The U.S. Congressional-Executive Commission on China, in an annual report published Wednesday, said Beijing's human rights record was an area of concern.
Committee Chairman U.S. Rep. Chris Smith, R-N.J., and Co-chairman Rep. Sherrod Brown, D-Ohio, said there was "visible frustration" and "well-founded impatience" with Beijing's lack of respect for basic human rights.
Brown pointed to a host of labor concerns ranging from low wages to unsafe work environments. Abuses against minority ethnic communities, meanwhile, were unprecedented.
The report calls on U.S. lawmakers and U.S. President Barack Obama to press Beijing to ratify existing civil and political treaties.
Chinese Foreign Ministry spokesman Hong Lei, in a statement published by the official Xinhua news agency, called on the committee to stop making "groundless remarks" against China.

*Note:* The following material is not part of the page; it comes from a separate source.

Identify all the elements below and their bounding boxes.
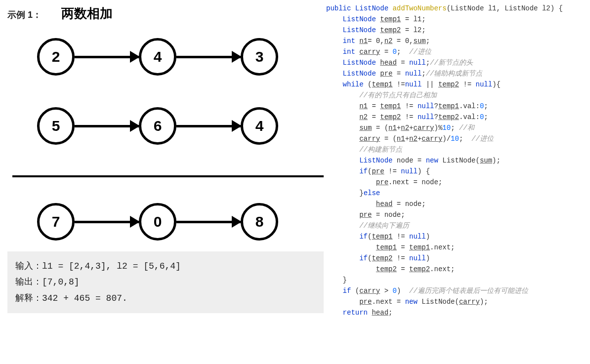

He said the committee should favor facts over prejudices, warning the report may harm bilateral ties with Beijing.
Acrimony between Beijing and Washington has extended to the energy sector, where Beijing is accused of manipulating solar manufacturing markets. The U.S. Defense Department, meanwhile, has focused its efforts on the Asia-Pacific region, but has said it doesn't view Beijing as a regional aggressor.